Re: [PATCH 2/2] netfilter: conntrack: optional reliable conntrack event delivery

Patrick McHardy <kaber@xxxxxxxxx> · Fri, 05 Jun 2009 16:37:43 +0200

Pablo Neira Ayuso wrote:
This patch improves ctnetlink event reliability if one broadcast
listener has set the NETLINK_BROADCAST_ERROR socket option.

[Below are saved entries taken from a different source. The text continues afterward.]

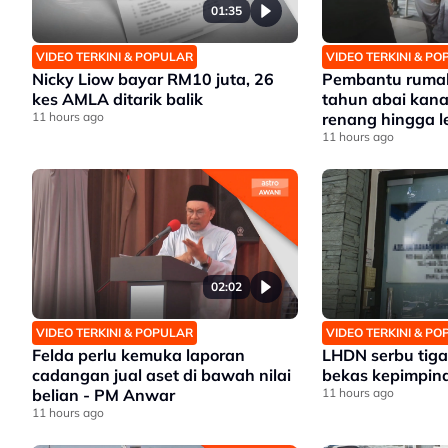
01:35
VIDEO TERKINI & POPULAR
VIDEO TERKINI & P
Nicky Liow bayar RM10 juta, 26
Pembantu rumah
kes AMLA ditarik balik
tahun abai kana
11 hours ago
renang hingga 
11 hours ago
02:02
VIDEO TERKINI & POPULAR
VIDEO TERKINI & P
Felda perlu kemuka laporan
LHDN serbu tiga 
cadangan jual aset di bawah nilai
bekas kepimpina
belian - PM Anwar
11 hours ago
11 hours ago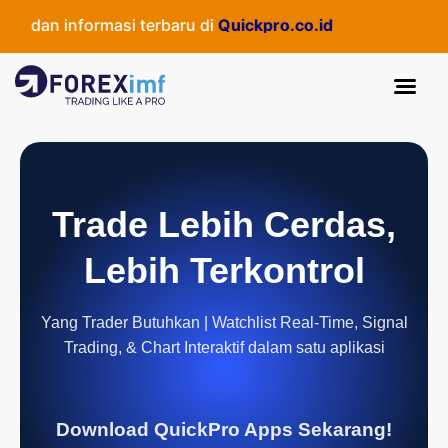
 dan informasi terbaru di
Quickpro.co.id
Trade Lebih Cerdas,
Lebih Terkontrol
Yang Trader Butuhkan | Watchlist Real-Time, Signal
Trading, & Chart Interaktif dalam satu aplikasi
Download QuickPro Apps Sekarang!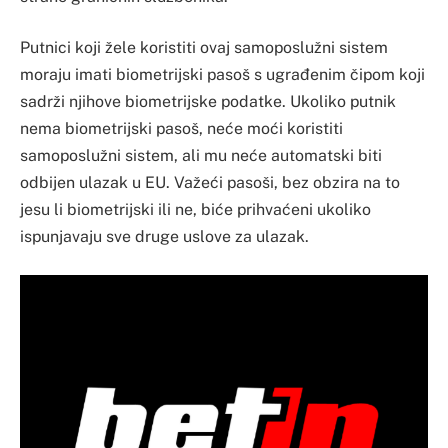
Putnici koji žele koristiti ovaj samoposlužni sistem
moraju imati biometrijski pasoš s ugrađenim čipom koji
sadrži njihove biometrijske podatke. Ukoliko putnik
nema biometrijski pasoš, neće moći koristiti
samoposlužni sistem, ali mu neće automatski biti
odbijen ulazak u EU. Važeći pasoši, bez obzira na to
jesu li biometrijski ili ne, biće prihvaćeni ukoliko
ispunjavaju sve druge uslove za ulazak.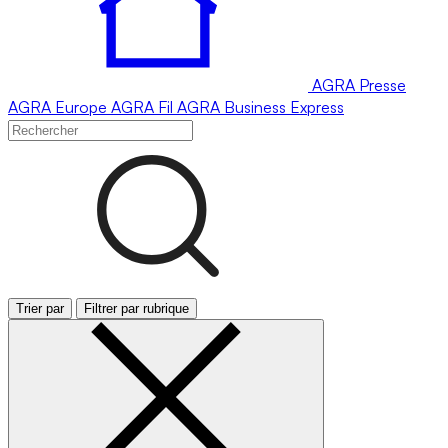
AGRA
Presse
AGRA
Europe
AGRA
Fil
AGRA
Business Express
Trier par
Filtrer par rubrique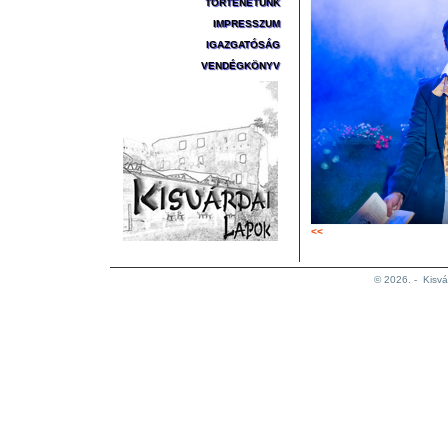
TÖRTÉNETÜNK
IMPRESSZUM
IGAZGATÓSÁG
VENDÉGKÖNYV
<<
© 2026. -
Kisvá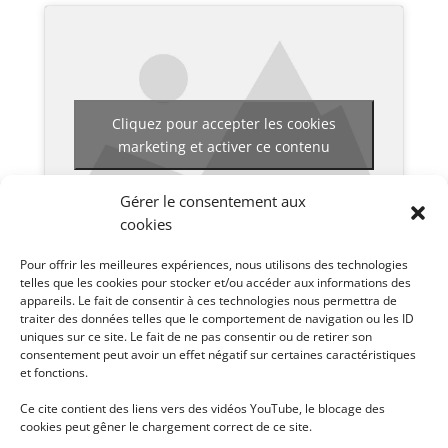
Cliquez pour accepter les cookies
marketing et activer ce contenu
Gérer le consentement aux
cookies
Pour offrir les meilleures expériences, nous utilisons des technologies
telles que les cookies pour stocker et/ou accéder aux informations des
appareils. Le fait de consentir à ces technologies nous permettra de
Pour voir les différentes vidéos disponibles pour ce
traiter des données telles que le comportement de navigation ou les ID
uniques sur ce site. Le fait de ne pas consentir ou de retirer son
séminaire, cliquez en haut à droite sur
.
consentement peut avoir un effet négatif sur certaines caractéristiques
et fonctions.
Ce cite contient des liens vers des vidéos YouTube, le blocage des
cookies peut gêner le chargement correct de ce site.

The logic is the following: if the event delivery, we keep the
undelivered events in the per-conntrack event cache. Thus, once
the next packet arrives, we trigger another event delivery in
nf_conntrack_in(). If things don't go well in this second try,
we accumulate the pending events in the cache but we try to
deliver the current state as soon as possible. Therefore, we may
lost state transitions but the userspace process gets in sync at
some point.

At worst case, if no events were delivered to userspace, we make
sure that destroy events are successfully delivered. This happens
because if ctnetlink fails to deliver the destroy event, we remove
the conntrack entry from the hashes and insert them in the dying
list, which contains inactive entries. Then, the conntrack timer
is added with an extra grace timeout of random32() % 15 seconds
to trigger the event again (this grace timeout is tunable via
/proc). The use of a limited random timeout value allows
distributing the "destroy" resends, thus, avoiding accumulating
lots "destroy" events at the same time.

The maximum number of conntrack entries (active or inactive) is
still handled by nf_conntrack_max. Thus, we may start dropping
packets at some point if we accumulate a lot of inactive conntrack
entries waiting to deliver the destroy event to userspace.
During my stress tests consisting of setting a very small buffer
of 2048 bytes for conntrackd and the NETLINK_BROADCAST_ERROR socket
flag, and generating lots of very small connections, I noticed
very few destroy entries on the fly waiting to be resend.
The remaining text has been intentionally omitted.